◆ **WHAT IS BEING ASKED**:
Below are entries with pictures in them. Output exactly the lines starting at the line with "controles para el" and ending at the line with "Audioknihy zdarma", both included, but not the pictures.

◆ **Dataset entries**:
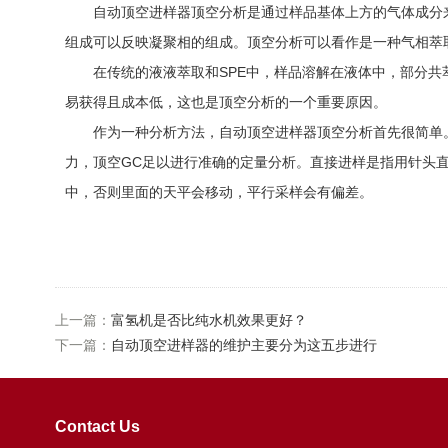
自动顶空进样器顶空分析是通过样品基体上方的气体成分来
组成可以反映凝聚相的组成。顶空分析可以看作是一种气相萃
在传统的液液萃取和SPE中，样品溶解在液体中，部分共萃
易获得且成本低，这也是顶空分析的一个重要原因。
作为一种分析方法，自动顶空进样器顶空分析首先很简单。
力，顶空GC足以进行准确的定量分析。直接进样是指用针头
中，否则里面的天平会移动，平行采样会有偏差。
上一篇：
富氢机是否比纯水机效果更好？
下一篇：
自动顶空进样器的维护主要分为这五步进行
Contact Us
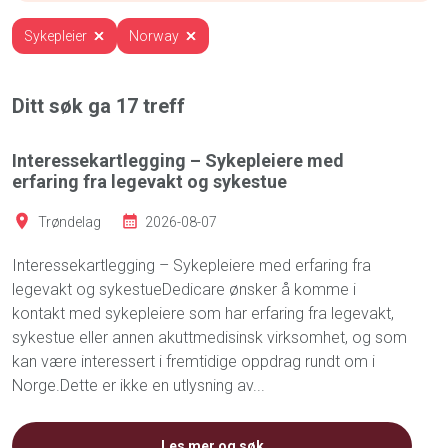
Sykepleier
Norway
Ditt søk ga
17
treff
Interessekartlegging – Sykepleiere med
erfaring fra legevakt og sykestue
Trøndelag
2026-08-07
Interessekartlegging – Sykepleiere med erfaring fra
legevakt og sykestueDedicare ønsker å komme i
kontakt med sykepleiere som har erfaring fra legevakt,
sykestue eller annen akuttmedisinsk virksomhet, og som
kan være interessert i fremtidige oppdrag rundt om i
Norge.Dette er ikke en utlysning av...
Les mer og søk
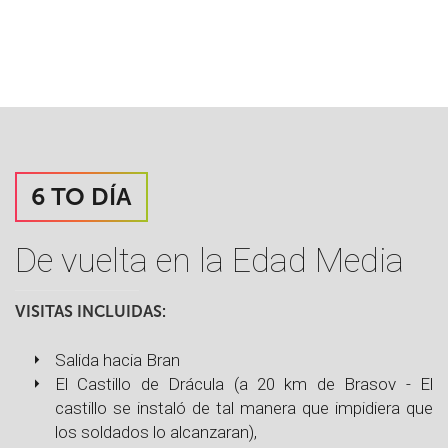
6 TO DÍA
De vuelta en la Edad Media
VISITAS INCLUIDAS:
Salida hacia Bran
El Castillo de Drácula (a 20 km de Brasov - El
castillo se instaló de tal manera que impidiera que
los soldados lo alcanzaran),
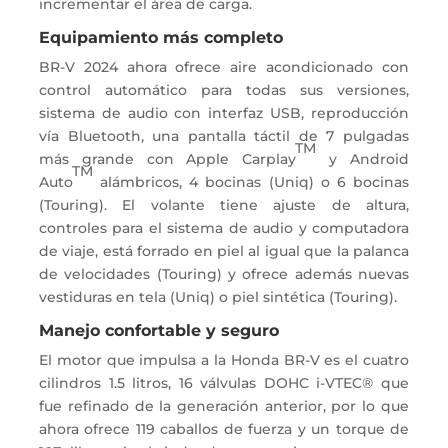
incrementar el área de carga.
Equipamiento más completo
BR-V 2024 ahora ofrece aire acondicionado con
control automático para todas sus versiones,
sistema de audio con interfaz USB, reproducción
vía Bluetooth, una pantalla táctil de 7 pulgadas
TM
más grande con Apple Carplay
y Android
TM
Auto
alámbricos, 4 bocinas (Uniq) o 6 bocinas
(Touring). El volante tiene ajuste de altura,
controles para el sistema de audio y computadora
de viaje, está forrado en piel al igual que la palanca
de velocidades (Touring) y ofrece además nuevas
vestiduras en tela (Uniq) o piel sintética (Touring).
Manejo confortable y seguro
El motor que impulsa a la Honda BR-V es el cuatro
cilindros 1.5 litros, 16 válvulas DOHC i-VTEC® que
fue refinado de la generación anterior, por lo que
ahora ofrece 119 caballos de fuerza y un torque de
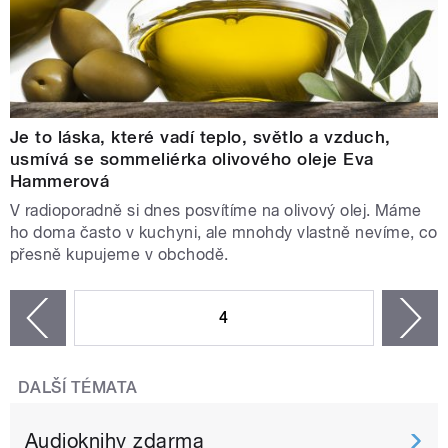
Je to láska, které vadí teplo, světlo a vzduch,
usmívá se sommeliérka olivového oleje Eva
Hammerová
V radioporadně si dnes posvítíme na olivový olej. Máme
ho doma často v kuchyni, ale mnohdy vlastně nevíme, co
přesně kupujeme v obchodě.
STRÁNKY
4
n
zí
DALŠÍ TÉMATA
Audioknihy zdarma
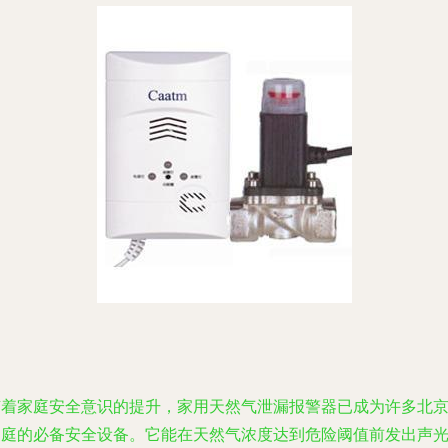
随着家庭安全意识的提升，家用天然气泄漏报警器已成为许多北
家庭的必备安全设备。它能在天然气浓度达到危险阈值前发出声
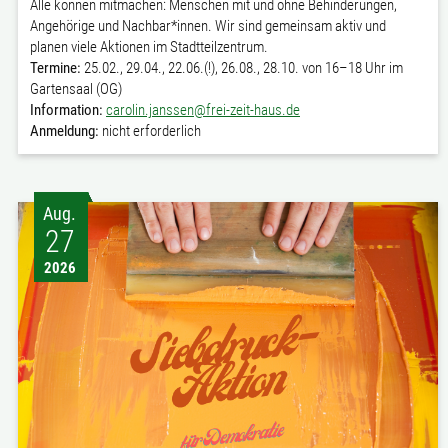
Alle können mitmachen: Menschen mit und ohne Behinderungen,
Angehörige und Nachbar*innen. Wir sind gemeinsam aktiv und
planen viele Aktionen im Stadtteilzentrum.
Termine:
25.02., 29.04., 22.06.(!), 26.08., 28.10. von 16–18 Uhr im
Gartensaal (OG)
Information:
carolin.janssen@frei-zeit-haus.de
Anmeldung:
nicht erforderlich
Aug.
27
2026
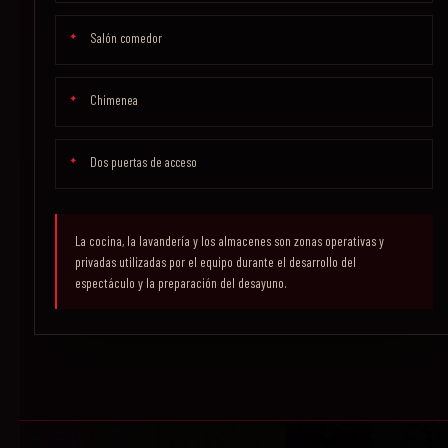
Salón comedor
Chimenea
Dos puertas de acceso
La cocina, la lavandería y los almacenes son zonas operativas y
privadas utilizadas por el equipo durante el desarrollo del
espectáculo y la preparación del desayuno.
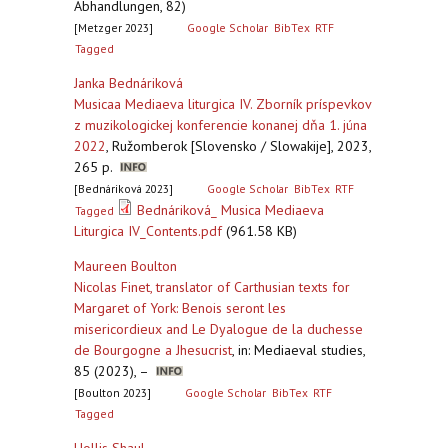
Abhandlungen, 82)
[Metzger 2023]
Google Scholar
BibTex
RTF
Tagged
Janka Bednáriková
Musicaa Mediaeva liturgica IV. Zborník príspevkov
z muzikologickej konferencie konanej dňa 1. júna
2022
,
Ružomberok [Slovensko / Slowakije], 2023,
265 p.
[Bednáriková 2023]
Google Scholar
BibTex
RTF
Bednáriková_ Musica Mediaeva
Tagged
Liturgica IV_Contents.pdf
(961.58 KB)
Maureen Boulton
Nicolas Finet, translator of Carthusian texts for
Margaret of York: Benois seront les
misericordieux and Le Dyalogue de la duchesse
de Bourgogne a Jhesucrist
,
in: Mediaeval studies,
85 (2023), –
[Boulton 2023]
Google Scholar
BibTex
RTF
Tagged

◆ **COMPLETED EXERCISE**:
controles para el sistema de audio y computadora
de viaje, está forrado en piel al igual que la palanca
de velocidades (Touring) y ofrece además nuevas
vestiduras en tela (Uniq) o piel sintética (Touring).
Manejo confortable y seguro
El motor que impulsa a la Honda BR-V es el cuatro
cilindros 1.5 litros, 16 válvulas DOHC i-VTEC® que
fue refinado de la generación anterior, por lo que
ahora ofrece 119 caballos de fuerza y un torque de
Je to láska, které vadí teplo, světlo a vzduch,
usmívá se sommeliérka olivového oleje Eva
Hammerová
V radioporadně si dnes posvítíme na olivový olej. Máme
ho doma často v kuchyni, ale mnohdy vlastně nevíme, co
přesně kupujeme v obchodě.
STRÁNKY
4
n
zí
DALŠÍ TÉMATA
Audioknihy zdarma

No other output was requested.